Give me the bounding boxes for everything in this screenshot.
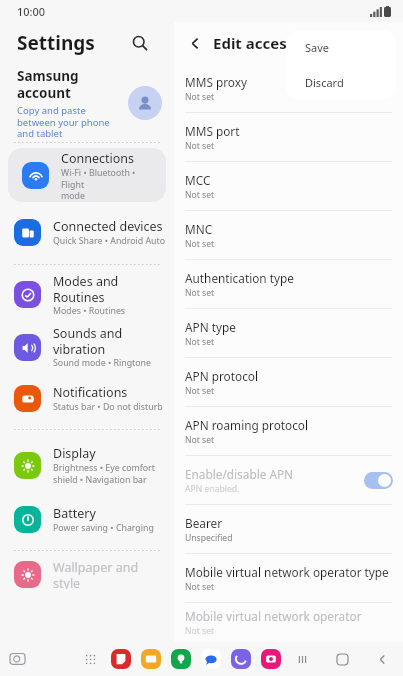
button[interactable]: Save xyxy=(286,30,396,65)
staticText: Mobile virtual network operator value xyxy=(185,608,393,624)
button[interactable]: App xyxy=(201,649,221,669)
staticText: Not set xyxy=(185,385,215,397)
staticText: Discard xyxy=(305,75,344,90)
button[interactable]: Notifications xyxy=(0,377,174,419)
button[interactable]: Search xyxy=(126,29,154,57)
button[interactable]: MMS proxy xyxy=(174,64,403,113)
button[interactable]: APN type xyxy=(174,309,403,358)
button[interactable]: Samsung account xyxy=(0,64,174,142)
staticText: MCC xyxy=(185,172,211,188)
button[interactable]: App xyxy=(171,649,191,669)
staticText: Notifications xyxy=(53,384,128,401)
staticText: APN type xyxy=(185,319,236,335)
staticText: MMS proxy xyxy=(185,74,247,90)
staticText: Wallpaper and style xyxy=(53,559,166,589)
staticText: Bearer xyxy=(185,515,223,531)
button[interactable]: App xyxy=(261,649,281,669)
staticText: Wi-Fi • Bluetooth • Flight mode xyxy=(61,167,158,201)
button[interactable]: MMS port xyxy=(174,113,403,162)
staticText: Copy and paste between your phone and ta… xyxy=(17,104,110,140)
staticText: Battery xyxy=(53,505,96,522)
staticText: Not set xyxy=(185,581,215,593)
button[interactable]: Home xyxy=(331,648,353,670)
staticText: Settings xyxy=(17,30,95,56)
staticText: Connected devices xyxy=(53,218,163,235)
button[interactable]: Bearer xyxy=(174,505,403,554)
staticText: Unspecified xyxy=(185,532,233,544)
staticText: Not set xyxy=(185,434,215,446)
staticText: Connections xyxy=(61,150,134,167)
button[interactable]: MCC xyxy=(174,162,403,211)
staticText: Samsung account xyxy=(17,67,79,102)
staticText: MNC xyxy=(185,221,213,237)
staticText: MMS port xyxy=(185,123,240,139)
button[interactable]: Recents xyxy=(6,648,28,670)
button[interactable]: Display xyxy=(0,440,174,490)
button[interactable]: App xyxy=(231,649,251,669)
staticText: APN roaming protocol xyxy=(185,417,309,433)
button[interactable]: Modes and Routines xyxy=(0,273,174,315)
button[interactable]: Connected devices xyxy=(0,208,174,256)
button[interactable]: Back xyxy=(182,30,208,56)
button[interactable]: Back xyxy=(371,648,393,670)
staticText: Not set xyxy=(185,238,215,250)
staticText: Save xyxy=(305,40,330,55)
button[interactable]: APN roaming protocol xyxy=(174,407,403,456)
staticText: Sound mode • Ringtone xyxy=(53,357,152,369)
staticText: APN enabled. xyxy=(185,483,240,495)
button[interactable]: Connections xyxy=(8,148,166,202)
staticText: Mobile virtual network operator type xyxy=(185,564,389,580)
staticText: Not set xyxy=(185,287,215,299)
staticText: APN protocol xyxy=(185,368,258,384)
staticText: Quick Share • Android Auto xyxy=(53,235,166,247)
button[interactable]: Enable/disable APN xyxy=(174,456,403,505)
button[interactable]: Apps xyxy=(79,648,101,670)
button[interactable]: App xyxy=(141,649,161,669)
button[interactable]: Authentication type xyxy=(174,260,403,309)
staticText: Not set xyxy=(185,625,215,637)
staticText: Edit access point xyxy=(213,33,338,53)
button[interactable]: Discard xyxy=(286,65,396,100)
staticText: 10:00 xyxy=(17,4,46,19)
staticText: Not set xyxy=(185,336,215,348)
button[interactable]: APN protocol xyxy=(174,358,403,407)
button[interactable]: Mobile virtual network operator type xyxy=(174,554,403,603)
staticText: Power saving • Charging xyxy=(53,522,154,534)
button[interactable]: Mobile virtual network operator value xyxy=(174,603,403,642)
button[interactable]: Battery xyxy=(0,498,174,540)
staticText: Enable/disable APN xyxy=(185,466,294,482)
button[interactable]: Wallpaper and style xyxy=(0,559,174,589)
staticText: Not set xyxy=(185,140,215,152)
staticText: Not set xyxy=(185,189,215,201)
button[interactable]: App xyxy=(111,649,131,669)
staticText: Status bar • Do not disturb xyxy=(53,401,163,413)
button[interactable]: Recent apps xyxy=(291,648,313,670)
staticText: Display xyxy=(53,445,96,462)
button[interactable]: MNC xyxy=(174,211,403,260)
staticText: Modes • Routines xyxy=(53,305,126,315)
staticText: Authentication type xyxy=(185,270,294,286)
staticText: Brightness • Eye comfort shield • Naviga… xyxy=(53,462,155,485)
button[interactable]: Sounds and vibration xyxy=(0,319,174,375)
button[interactable]: Enable APN xyxy=(364,472,393,489)
staticText: Not set xyxy=(185,91,215,103)
staticText: Modes and Routines xyxy=(53,273,166,305)
staticText: Sounds and vibration xyxy=(53,325,123,357)
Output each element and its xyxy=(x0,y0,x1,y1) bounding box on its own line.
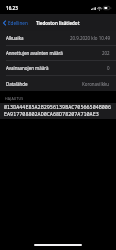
staticText: Avainsanojen määrä xyxy=(6,65,49,71)
staticText: Annettujen avainten määrä xyxy=(6,50,63,56)
button[interactable]: Alkuaika xyxy=(0,31,116,46)
staticText: 202 xyxy=(102,50,110,56)
staticText: 20.9.2020 klo 10.49 xyxy=(70,35,110,41)
staticText: Edellinen xyxy=(8,20,28,26)
button[interactable]: Back xyxy=(0,16,31,30)
staticText: 013DA44E85A2B2956139BAC70566504B006EA917… xyxy=(4,104,113,117)
staticText: Tiedoston lisätiedot xyxy=(36,20,80,26)
button[interactable]: Annettujen avainten määrä xyxy=(0,46,116,61)
other: Back xyxy=(3,20,6,26)
staticText: HAJAUTUS xyxy=(5,96,24,101)
staticText: Datalähde xyxy=(6,81,28,87)
button[interactable]: Avainsanojen määrä xyxy=(0,61,116,76)
staticText: 16.23 xyxy=(6,5,18,11)
button[interactable]: Datalähde xyxy=(0,76,116,91)
staticText: Koronavilkku xyxy=(82,81,110,87)
button[interactable]: 013DA44E85A2B2956139BAC70566504B006EA917… xyxy=(0,103,116,119)
staticText: Alkuaika xyxy=(6,35,24,41)
staticText: 0 xyxy=(107,65,110,71)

- **WHAT YOU HAVE TO DO**: The result should hold only the lines from the line with "Output each element" through the final line of the records above, copied exactly, with pictures left out.

- **RESULT**:
Output each element and its xyxy=(x0,y0,x1,y1) bounding box on its own line.
staticText: Avainsanojen määrä xyxy=(6,65,49,71)
staticText: Annettujen avainten määrä xyxy=(6,50,63,56)
button[interactable]: Alkuaika xyxy=(0,31,116,46)
staticText: 202 xyxy=(102,50,110,56)
staticText: 20.9.2020 klo 10.49 xyxy=(70,35,110,41)
staticText: Edellinen xyxy=(8,20,28,26)
button[interactable]: Back xyxy=(0,16,31,30)
staticText: 013DA44E85A2B2956139BAC70566504B006EA917… xyxy=(4,104,113,117)
staticText: Tiedoston lisätiedot xyxy=(36,20,80,26)
button[interactable]: Annettujen avainten määrä xyxy=(0,46,116,61)
other: Back xyxy=(3,20,6,26)
staticText: HAJAUTUS xyxy=(5,96,24,101)
staticText: Datalähde xyxy=(6,81,28,87)
button[interactable]: Avainsanojen määrä xyxy=(0,61,116,76)
staticText: 16.23 xyxy=(6,5,18,11)
button[interactable]: Datalähde xyxy=(0,76,116,91)
staticText: Koronavilkku xyxy=(82,81,110,87)
button[interactable]: 013DA44E85A2B2956139BAC70566504B006EA917… xyxy=(0,103,116,119)
staticText: Alkuaika xyxy=(6,35,24,41)
staticText: 0 xyxy=(107,65,110,71)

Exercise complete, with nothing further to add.